I am having trouble getting divide and conquer matrix multiplication to work. From what I understand, you split the matrices of size nxn into quadrants (each quadrant is n/2) and then you do:
C11 = A11⋅ B11 + A12 ⋅ B21
C12 = A11⋅ B12 + A12 ⋅ B22
C21 = A21 ⋅ B11 + A22 ⋅ B21
C22 = A21 ⋅ B12 + A22 ⋅ B22
My output for divide and conquer is really large and I'm having trouble figuring out the problem as I am not very good with recursion.
example output:
Original Matrix A:
4 0 4 3
5 4 0 4
4 0 4 0
4 1 1 1
A x A
Classical:
44 3 35 15
56 20 24 35
32 0 32 12
29 5 21 17
Divide and Conquer:
992 24 632 408
1600 272 720 1232
512 0 512 384
460 17 405 497
Could someone tell me what I am doing wrong for divide and conquer? All my matrices are int[][] and classical method is the traditional 3 for loop matrix multiplication
You are recursively calling divideAndConquer in the wrong way. What your function does is square a matrix. In order for divide and conquer matrix multiplication to work, it needs to be able to multiply two potentially different matrixes together.
It should look something like this:
private static int[][] divideAndConquer(int[][] matrixA, int[][] matrixB){
if (matrixA.length == 2){
//calculate and return base case
}
else {
//make a11, b11, a12, b12 etc. by dividing a and b into quarters
int[][] c11 = addMatrix(divideAndConquer(a11,b11),divideAndConquer(a12,b21));
int[][] c12 = addMatrix(divideAndConquer(a11,b12),divideAndConquer(a12,b22));
int[][] c21 = addMatrix(divideAndConquer(a21,b11),divideAndConquer(a22,b21));
int[][] c22 = addMatrix(divideAndConquer(a21,b12),divideAndConquer(a22,b22));
//combine result quarters into one result matrix and return
}
}
Some debugging approaches to try:
Try some very simple test matrices as input (e.g. all zeros, with a one or a few strategic ones). You may see a pattern in the "failures" that will show you where your error(s) are.
Make sure your "classical" approach is giving you correct answers.
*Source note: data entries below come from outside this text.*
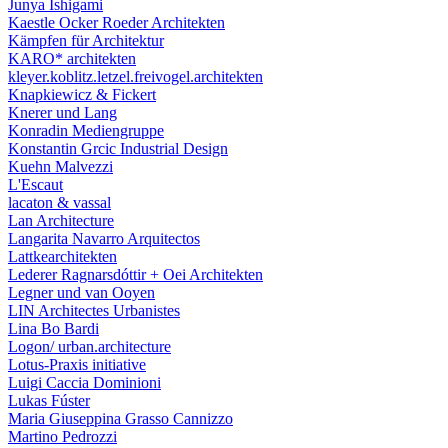
Junya Ishigami
Kaestle Ocker Roeder Architekten
Kämpfen für Architektur
KARO* architekten
kleyer.koblitz.letzel.freivogel.architekten
Knapkiewicz & Fickert
Knerer und Lang
Konradin Mediengruppe
Konstantin Grcic Industrial Design
Kuehn Malvezzi
L'Escaut
lacaton & vassal
Lan Architecture
Langarita Navarro Arquitectos
Lattkearchitekten
Lederer Ragnarsdóttir + Oei Architekten
Legner und van Ooyen
LIN Architectes Urbanistes
Lina Bo Bardi
Logon/ urban.architecture
Lotus-Praxis initiative
Luigi Caccia Dominioni
Lukas Fúster
Maria Giuseppina Grasso Cannizzo
Martino Pedrozzi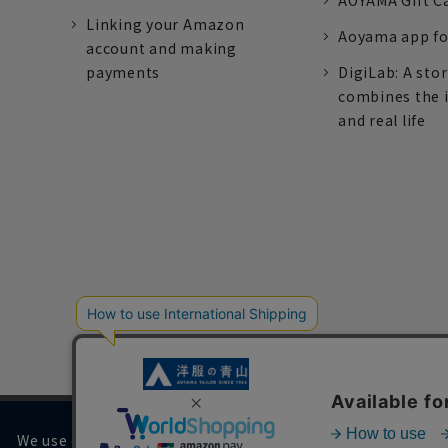
AOYAMA Gift C
Linking your Amazon
Aoyama app fo
account and making
payments
DigiLab: A sto
combines the 
and real life
We use cookies on our website to improve your browsing 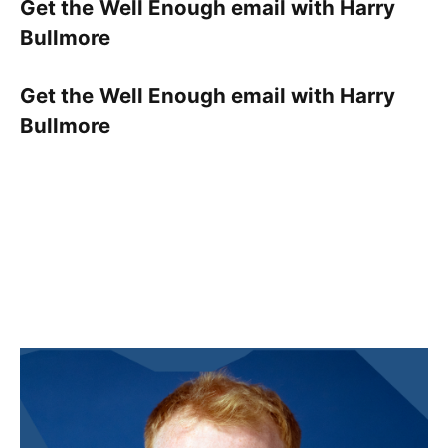
Get the Well Enough email with Harry
Bullmore
Get the Well Enough email with Harry
Bullmore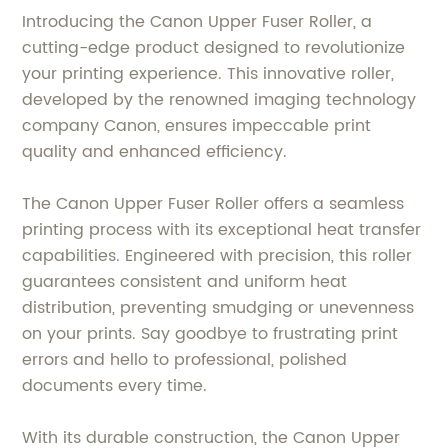
Introducing the Canon Upper Fuser Roller, a
cutting-edge product designed to revolutionize
your printing experience. This innovative roller,
developed by the renowned imaging technology
company Canon, ensures impeccable print
quality and enhanced efficiency.
The Canon Upper Fuser Roller offers a seamless
printing process with its exceptional heat transfer
capabilities. Engineered with precision, this roller
guarantees consistent and uniform heat
distribution, preventing smudging or unevenness
on your prints. Say goodbye to frustrating print
errors and hello to professional, polished
documents every time.
With its durable construction, the Canon Upper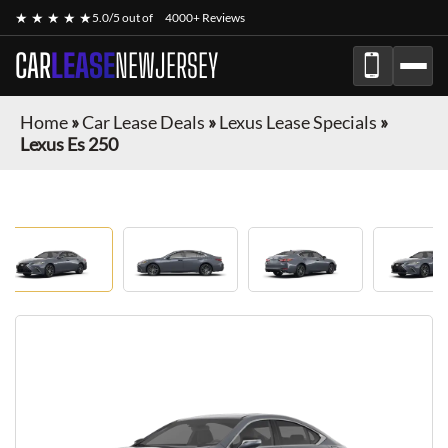
★ ★ ★ ★ ★
5.0/5 out of
4000+ Reviews
CAR
LEASE
NEWJERSEY
Home
»
Car Lease Deals
»
Lexus Lease Specials
»
Lexus Es 250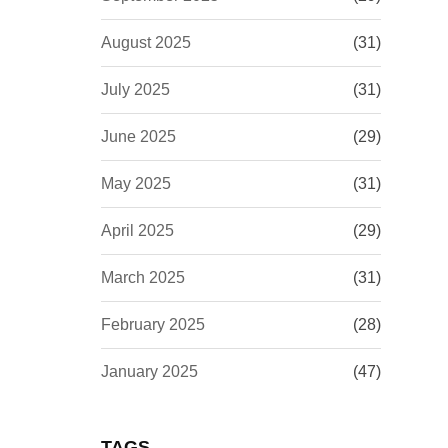
August 2025
(31)
July 2025
(31)
June 2025
(29)
May 2025
(31)
April 2025
(29)
March 2025
(31)
February 2025
(28)
January 2025
(47)
TAGS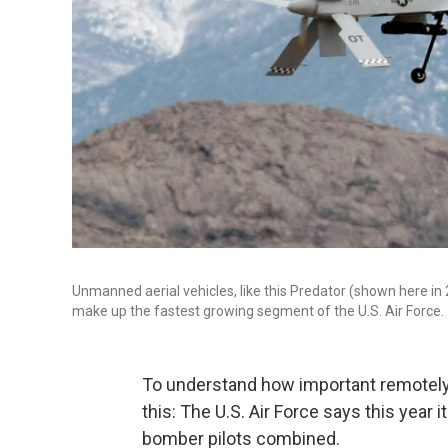
Unmanned aerial vehicles, like this Predator (shown here in 2
make up the fastest growing segment of the U.S. Air Force.
To understand how important remotely pi
this: The U.S. Air Force says this year i
bomber pilots combined.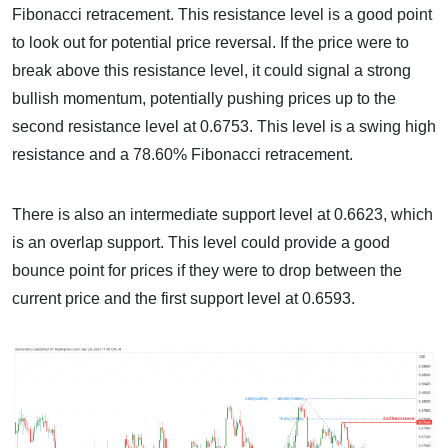
Fibonacci retracement. This resistance level is a good point
to look out for potential price reversal. If the price were to
break above this resistance level, it could signal a strong
bullish momentum, potentially pushing prices up to the
second resistance level at 0.6753. This level is a swing high
resistance and a 78.60% Fibonacci retracement.
There is also an intermediate support level at 0.6623, which
is an overlap support. This level could provide a good
bounce point for prices if they were to drop between the
current price and the first support level at 0.6593.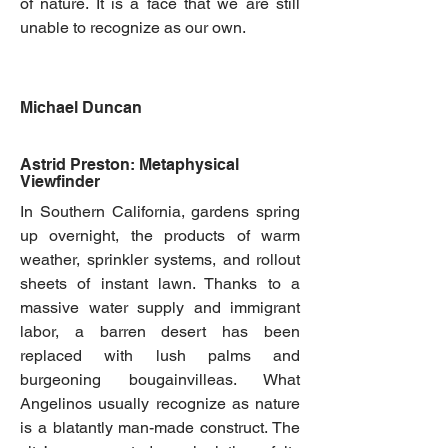
of nature. It is a face that we are still
unable to recognize as our own.
Michael Duncan
Astrid Preston: Metaphysical
Viewfinder
In Southern California, gardens spring
up overnight, the products of warm
weather, sprinkler systems, and rollout
sheets of instant lawn. Thanks to a
massive water supply and immigrant
labor, a barren desert has been
replaced with lush palms and
burgeoning bougainvilleas. What
Angelinos usually recognize as nature
is a blatantly man-made construct. The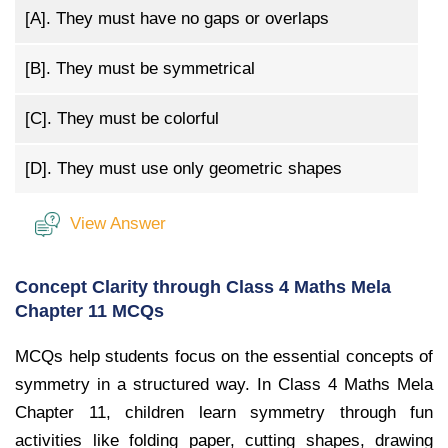
[A].
They must have no gaps or overlaps
[B].
They must be symmetrical
[C].
They must be colorful
[D].
They must use only geometric shapes
View Answer
Concept Clarity through Class 4 Maths Mela
Chapter 11 MCQs
MCQs help students focus on the essential concepts of
symmetry in a structured way. In Class 4 Maths Mela
Chapter 11, children learn symmetry through fun
activities like folding paper, cutting shapes, drawing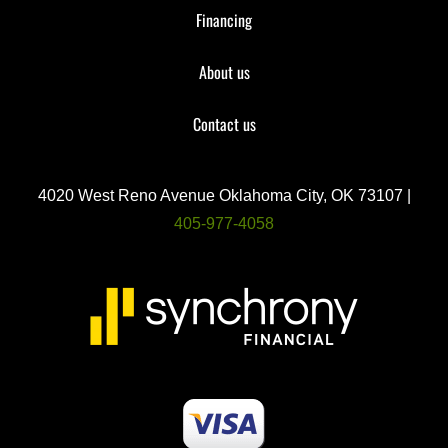
Financing
About us
Contact us
4020 West Reno Avenue Oklahoma City, OK 73107 |
405-977-4058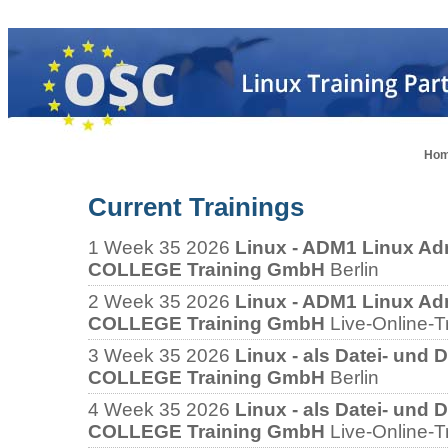
Ho
Current Trainings
1
Week 35 2026
Linux - ADM1 Linux Adm
COLLEGE Training GmbH
Berlin
2
Week 35 2026
Linux - ADM1 Linux Adm
COLLEGE Training GmbH
Live-Online-T
3
Week 35 2026
Linux - als Datei- und 
COLLEGE Training GmbH
Berlin
4
Week 35 2026
Linux - als Datei- und 
COLLEGE Training GmbH
Live-Online-T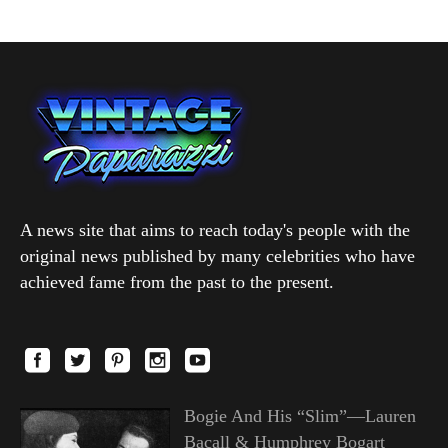
A news site that aims to reach today's people with the
original news published by many celebrities who have
achieved fame from the past to the present.
Bogie And His “Slim”—Lauren
Bacall & Humphrey Bogart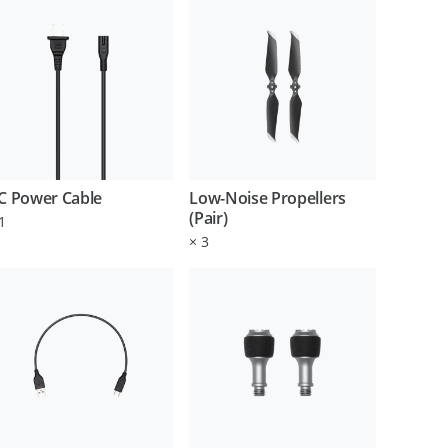
C Power Cable
Low-Noise Propellers
(Pair)
1
×
3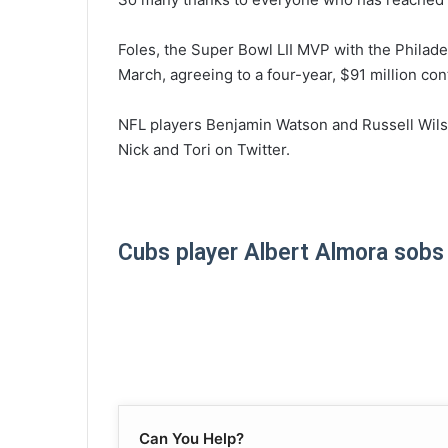
Foles, the Super Bowl LII MVP with the Philadel
March, agreeing to a four-year, $91 million con
NFL players Benjamin Watson and Russell Wils
Nick and Tori on Twitter.
Cubs player Albert Almora sobs af
Can You Help?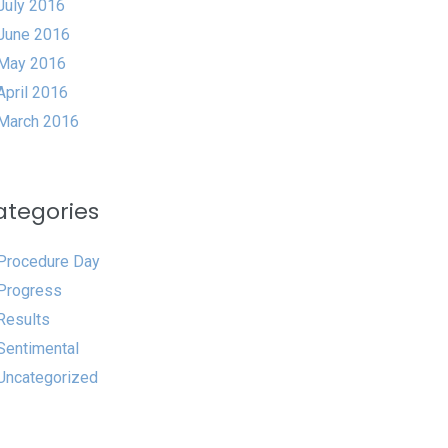
July 2016
June 2016
May 2016
April 2016
March 2016
ategories
Procedure Day
Progress
Results
Sentimental
Uncategorized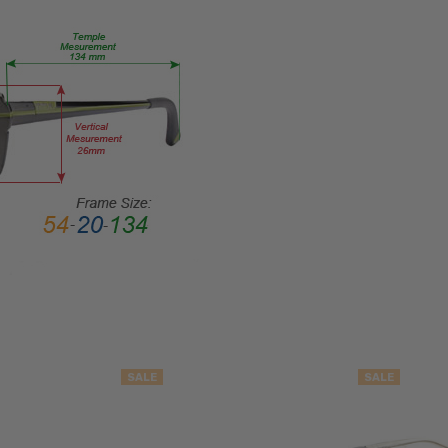
Semi-
Rimless
FRAME
MATERIAL:
Metal
LENS
WIDTH:
51mm
LENS
HEIGHT:
32mm
FRAME
WIDTH:
134mm
TEMPLE
SALE
SALE
LENGTH:
130mm
BRIDGE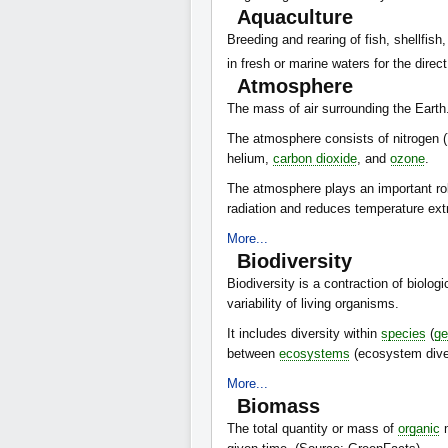
Aquaculture
Breeding and rearing of fish, shellfish
in fresh or marine waters for the direc
Atmosphere
The mass of air surrounding the Earth
The atmosphere consists of nitrogen 
helium,
carbon dioxide
, and
ozone
.
The atmosphere plays an important role 
radiation and reduces temperature ex
More...
Biodiversity
Biodiversity is a contraction of biologi
variability of living organisms.
It includes diversity within
species
(
ge
between
ecosystems
(ecosystem diver
More...
Biomass
The total quantity or mass of
organic
m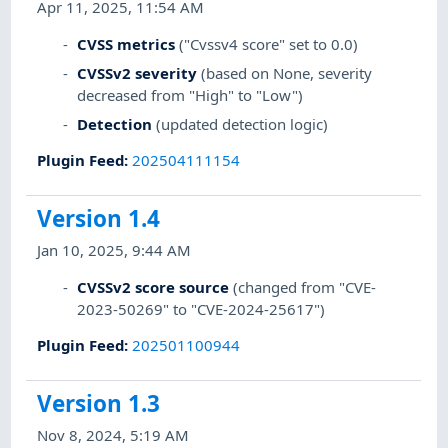
Apr 11, 2025, 11:54 AM
CVSS metrics
("Cvssv4 score" set to 0.0)
CVSSv2 severity
(based on None, severity
decreased from "High" to "Low")
Detection
(updated detection logic)
Plugin Feed
:
202504111154
Version 1.4
Jan 10, 2025, 9:44 AM
CVSSv2 score source
(changed from "CVE-
2023-50269" to "CVE-2024-25617")
Plugin Feed
:
202501100944
Version 1.3
Nov 8, 2024, 5:19 AM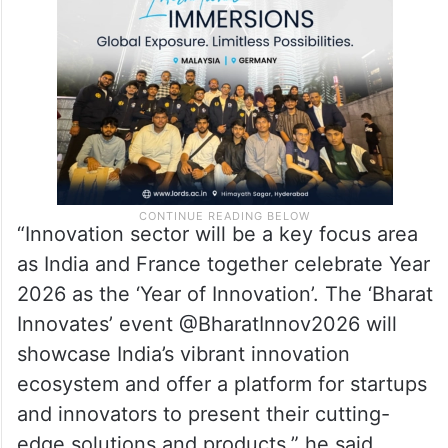
“Innovation sector will be a key focus area
as India and France together celebrate Year
2026 as the ‘Year of Innovation’. The ‘Bharat
Innovates’ event @BharatInnov2026 will
showcase India’s vibrant innovation
ecosystem and offer a platform for startups
and innovators to present their cutting-
edge solutions and products,” he said.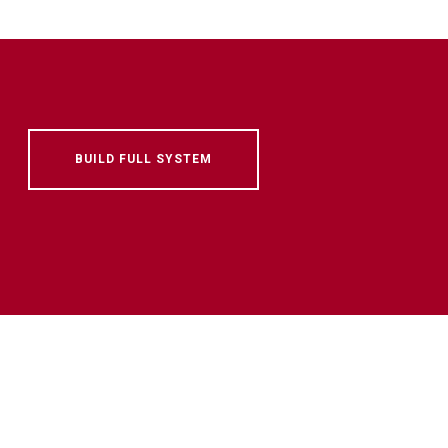
BUILD FULL SYSTEM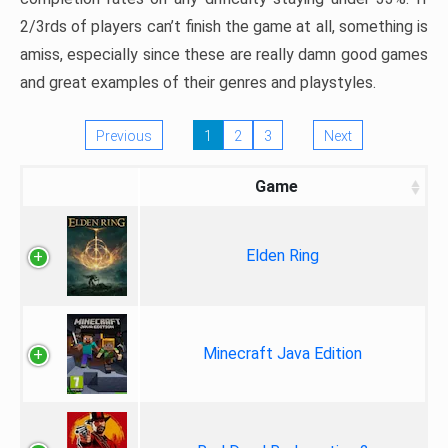
2/3rds of players can’t finish the game at all, something is
amiss, especially since these are really damn good games
and great examples of their genres and playstyles.
Previous
1
2
3
Next
Game
Elden Ring
Minecraft Java Edition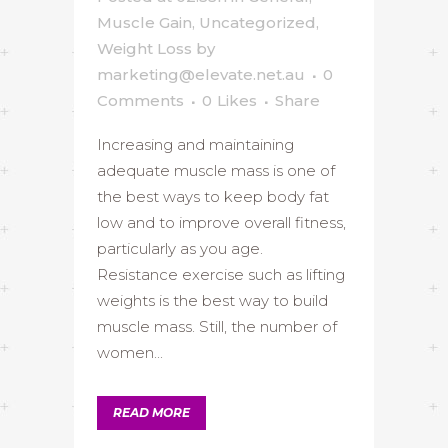
Muscle Gain
,
Uncategorized
,
Weight Loss
by
marketing@elevate.net.au
0
Comments
0
Likes
Share
Increasing and maintaining
adequate muscle mass is one of
the best ways to keep body fat
low and to improve overall fitness,
particularly as you age.
Resistance exercise such as lifting
weights is the best way to build
muscle mass. Still, the number of
women...
READ MORE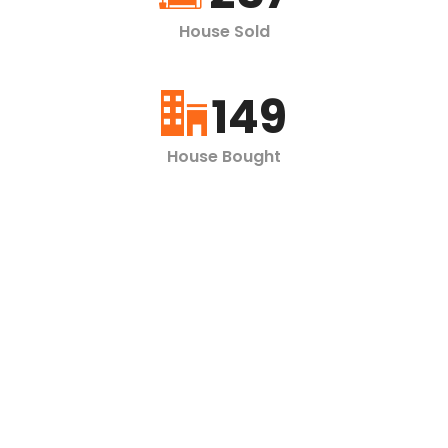
House Sold
149
House Bought
360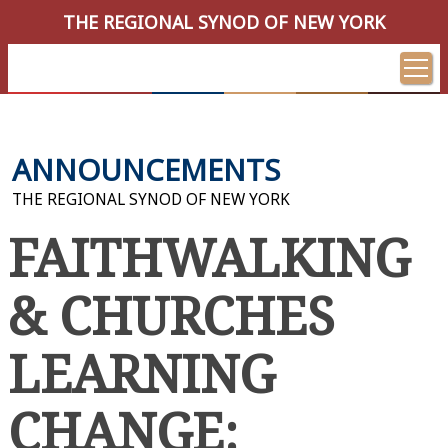
THE REGIONAL SYNOD OF NEW YORK
ANNOUNCEMENTS
THE REGIONAL SYNOD OF NEW YORK
FAITHWALKING
& CHURCHES
LEARNING
CHANGE: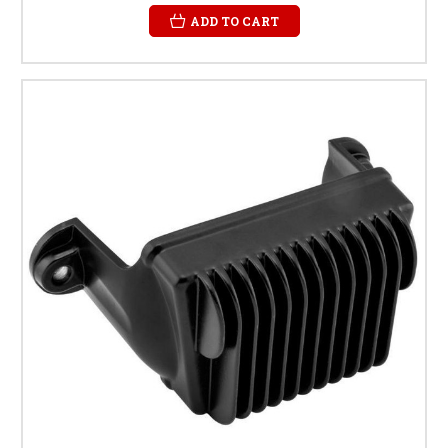
ADD TO CART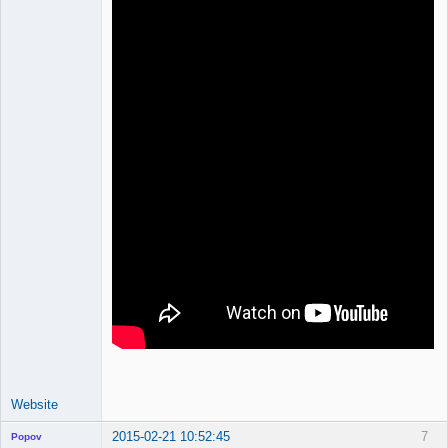
Developer
Offline
Website
2015-02-21 10:52:45
7
Popov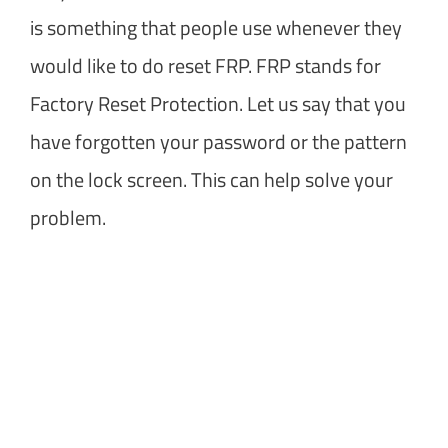
is something that people use whenever they
would like to do reset FRP. FRP stands for
Factory Reset Protection. Let us say that you
have forgotten your password or the pattern
on the lock screen. This can help solve your
problem.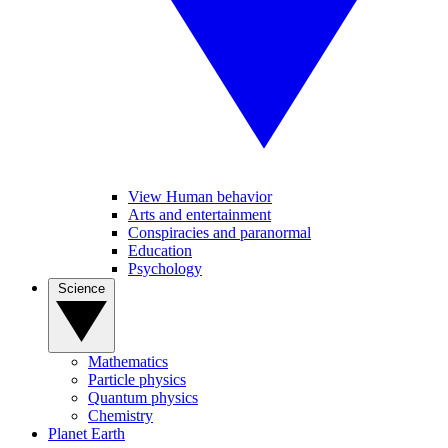
View Human behavior
Arts and entertainment
Conspiracies and paranormal
Education
Psychology
Science
Mathematics
Particle physics
Quantum physics
Chemistry
Planet Earth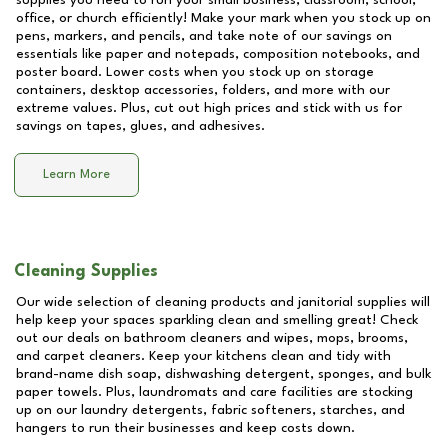
supplies you need to run your small business, classroom, school,
office, or church efficiently! Make your mark when you stock up on
pens, markers, and pencils, and take note of our savings on
essentials like paper and notepads, composition notebooks, and
poster board. Lower costs when you stock up on storage
containers, desktop accessories, folders, and more with our
extreme values. Plus, cut out high prices and stick with us for
savings on tapes, glues, and adhesives.
Learn More
Cleaning Supplies
Our wide selection of cleaning products and janitorial supplies will
help keep your spaces sparkling clean and smelling great! Check
out our deals on bathroom cleaners and wipes, mops, brooms,
and carpet cleaners. Keep your kitchens clean and tidy with
brand-name dish soap, dishwashing detergent, sponges, and bulk
paper towels. Plus, laundromats and care facilities are stocking
up on our laundry detergents, fabric softeners, starches, and
hangers to run their businesses and keep costs down.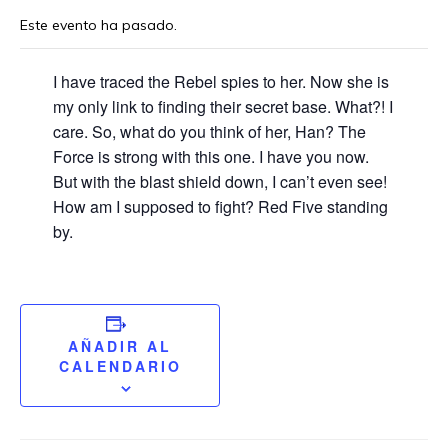
Este evento ha pasado.
I have traced the Rebel spies to her. Now she is
my only link to finding their secret base. What?! I
care. So, what do you think of her, Han? The
Force is strong with this one. I have you now.
But with the blast shield down, I can’t even see!
How am I supposed to fight? Red Five standing
by.
AÑADIR AL
CALENDARIO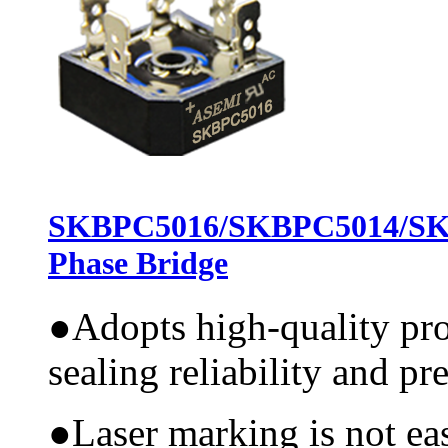
SKBPC5016/SKBPC5014/SK
Phase Bridge
●
Adopts high-quality pr
sealing reliability and pr
●
Laser marking is not ea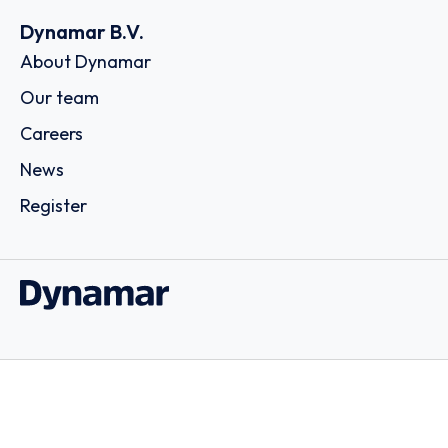
Dynamar B.V.
About Dynamar
Our team
Careers
News
Register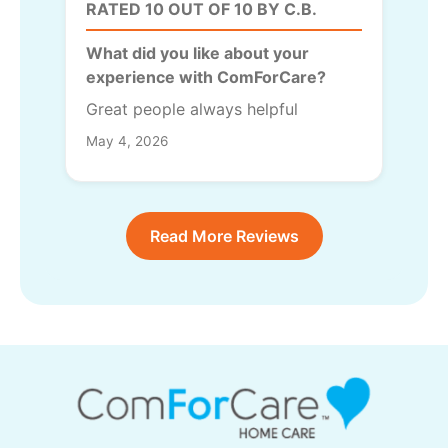
RATED 10 OUT OF 10 BY C.B.
What did you like about your
experience with ComForCare?
Great people always helpful
May 4, 2026
Read More Reviews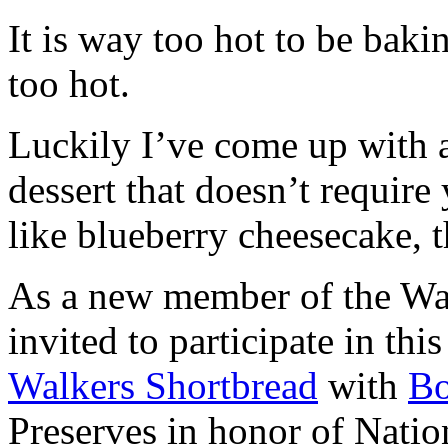
It is way too hot to be bak
too hot.
Luckily I’ve come up with 
dessert that doesn’t require
like blueberry cheesecake, t
As a new member of the Wal
invited to participate in th
Walkers Shortbread
with
B
Preserves in honor of Natio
For small matrices, you can use Woflram Alpha on-line to test answers: http://www.wolframalpha.com/examples/Matrices.html
To debug recursion: add printf() statements at the entry and exit of your function, including the invocation arguments. Run your test matrix, write the output to a log file, and open the log file with a text editor. Step through each case, writing your notes alongside in the editor making sure it's working correctly at each step. Add more printf() statements and run again if needed.
Good luck with the homework!
Could someone tell me what I am doing wrong for divide and conquer?
Yes:
int[][] a = divideAndConquer(topLeft);
int[][] b = divideAndConquer(topRight);
int[][] c = divideAndConquer(bottomLeft);
int[][] d = divideAndConquer(bottomRight);
int[][] c11 = addMatrix(classical(a,a),classical(b,c));
int[][] c12 = addMatrix(classical(a,b),classical(b,d));
int[][] c21 = addMatrix(classical(c,a),classical(d,c));
int[][] c22 = addMatrix(classical(c,b),classical(d,d));
You are going through an extra multiplication step here: you shouldn't be calling both divideAndConquer() and classical().
What you are effectively doing is:
C11 = (A11^2)⋅(B11^2) + (A12^2)⋅(B21^2)
C12 = (A11^2)⋅(B12^2) + (A12^2)⋅(B22^2)
C21 = (A21^2)⋅(B11^2) + (A22^2)⋅(B21^2)
C22 = (A21^2)⋅(B12^2) + (A22^2)⋅(B22^2)
which is not correct.
First, remove the divideAndConquer() calls, and replace a/b/c/d by topLeft/topRight/etc.
See if it gives you the proper results.
Your divideAndConquer() method needs a pair of input parameters, so you can use A*B. Once you get that working, get rid of the calls to classical(), and use divideAndConquer() instead. (or save them for matrices that are not a multiple of 2 in length.)
You might find the Wiki article on Strassen's algorithm helpful.